# Full Spectrum Warrior



## Abdurrahman (Oct 23, 2006)

ray: ray: ray: 

Greeting to you all
I have some problems with this game that I can't make anything about it so I ask for help, so would you please..:heartlove :heartlove 

1) When starting game every thing is going well & the menu appear then when i choose campaign to start playing then choose Deploy the loading menu appear with no sense of interactivity as to say not responding.

2) Then when i try to close it to go back to windows some sort of display distortion with no specific criteria except that you can't distinguish any thing. all you can see is a vertically arranged color integrated parallel lines.

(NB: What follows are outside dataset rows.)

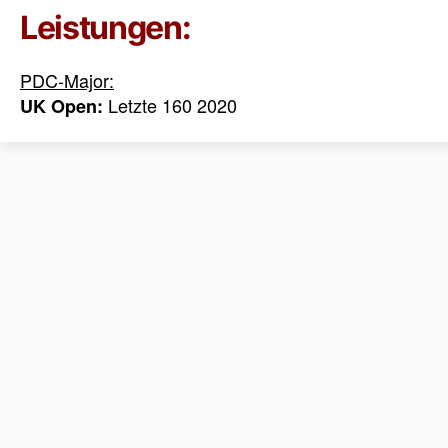
Leistungen:
PDC-Major:
Letzte 160 2020
UK Open: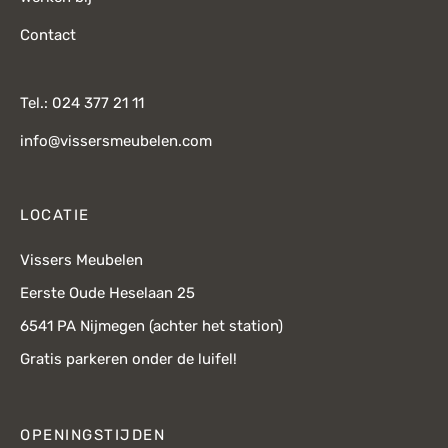
Contact
Tel.: 024 377 21 11
info@vissersmeubelen.com
LOCATIE
Vissers Meubelen
Eerste Oude Heselaan 25
6541 PA Nijmegen (achter het station)
Gratis parkeren onder de luifel!
OPENINGSTIJDEN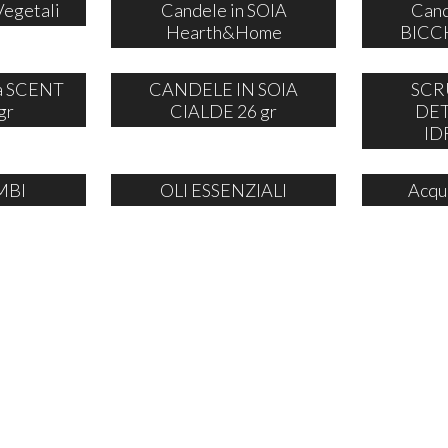
Vegetali
Candele in SOIA
Cand
Hearth&Home
BICCH
ia SCENT
CANDELE IN SOIA
SCR
gr
CIALDE 26 gr
DE
ID
MBI
OLI ESSENZIALI
Acqu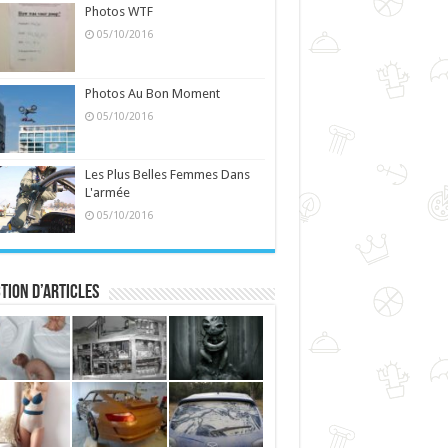
Photos WTF
05/10/2016
Photos Au Bon Moment
05/10/2016
Les Plus Belles Femmes Dans
L'armée
05/10/2016
tion d’articles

And if i want to get the normal win display back i have to restart my PC.!!!

So what's gonna be done in such a case:4-dontkno :4-dontkno :4-dontkno


----------



## pharoah (Aug 28, 2006)

click on "follow these steps first" link in my sig if nothing helps post back


----------



## Tiber Septim (Feb 9, 2006)

Abdurrahman said:


> 1) When starting game every thing is going well & the menu appear then when i choose campaign to start playing then choose Deploy the loading menu appear with no sense of interactivity as to say not responding.
> 
> Does the game completly 'Freeze', or 'Lock Up'? Or does simply nothing happen when you press Deploy?
> 
> ...


----------



## Abdurrahman (Oct 23, 2006)

Hello again,

About what Pharaoh asked me to do; I've done it and passed all knowing that my pc specifications is higher than that the game requires!!

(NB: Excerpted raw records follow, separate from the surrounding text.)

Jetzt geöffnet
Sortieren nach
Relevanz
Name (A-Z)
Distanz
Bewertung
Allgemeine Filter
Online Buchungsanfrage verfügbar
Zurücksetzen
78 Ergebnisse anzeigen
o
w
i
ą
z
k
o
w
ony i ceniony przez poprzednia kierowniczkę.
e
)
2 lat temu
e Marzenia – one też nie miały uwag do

And about what Tiber Septim asked about here what I noticed :
1) when i hit Deploy & the game start to load the loading screen appear and the game freeze on this screen.
2) And about what you asked to give a pic of the distortion after trying to close it using the ult+ctrl+del it is difficult because the distortion make me as a blind who can't see what is beneath this distortion knowing that every thing beneath it is normal but you can't see the normal because of the fixed distorted immovable image filling the screen width!!!

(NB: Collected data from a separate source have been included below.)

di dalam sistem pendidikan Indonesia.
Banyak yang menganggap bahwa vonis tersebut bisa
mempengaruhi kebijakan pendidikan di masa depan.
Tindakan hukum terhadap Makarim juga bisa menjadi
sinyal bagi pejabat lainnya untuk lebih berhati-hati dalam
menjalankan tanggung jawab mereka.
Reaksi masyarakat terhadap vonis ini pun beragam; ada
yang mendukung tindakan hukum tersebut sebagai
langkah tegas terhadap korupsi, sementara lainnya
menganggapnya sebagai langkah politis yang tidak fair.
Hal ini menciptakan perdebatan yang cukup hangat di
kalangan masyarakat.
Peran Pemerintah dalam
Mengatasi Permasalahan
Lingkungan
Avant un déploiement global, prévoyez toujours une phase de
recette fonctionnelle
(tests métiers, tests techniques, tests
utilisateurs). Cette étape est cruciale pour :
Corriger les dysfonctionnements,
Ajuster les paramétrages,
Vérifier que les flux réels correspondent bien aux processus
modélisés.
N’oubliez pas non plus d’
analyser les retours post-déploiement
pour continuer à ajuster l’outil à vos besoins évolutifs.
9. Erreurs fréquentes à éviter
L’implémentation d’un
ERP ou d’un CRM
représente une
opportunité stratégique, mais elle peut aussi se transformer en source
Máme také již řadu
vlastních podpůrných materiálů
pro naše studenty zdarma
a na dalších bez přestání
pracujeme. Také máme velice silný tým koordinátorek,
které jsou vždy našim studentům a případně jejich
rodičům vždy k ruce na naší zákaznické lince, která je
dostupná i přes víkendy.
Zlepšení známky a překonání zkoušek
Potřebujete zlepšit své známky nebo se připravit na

that is all until now hope you could help me
Thank you a lot


----------



## Abdurrahman (Oct 23, 2006)

*Just Cause*

Great Respect to you all,

all what i suffer from this game is that when i start new game and the loading start; then after a period of 10sec the computer suddenly restarts!!!
every time so i can't ever get into the game

what is the cause of such a problem knowing that my pc specifications are higher than that the game wants except the processor

that's for all and thank you a lot


----------



## Indoril Nerevar (Jan 7, 2006)

Hi,

Run through all of the steps listed under "Common Game Issues" in my signature, and post back with results. If nothing helps, make sure you give us your full system specs (read "Posting System Specs" in my signature for instructions on how to do that).

If your CPU doesn't meet the minimum requirements, there is a high possibility that the game simply won't work on your system. But we'll try some other things first before we put it down to that.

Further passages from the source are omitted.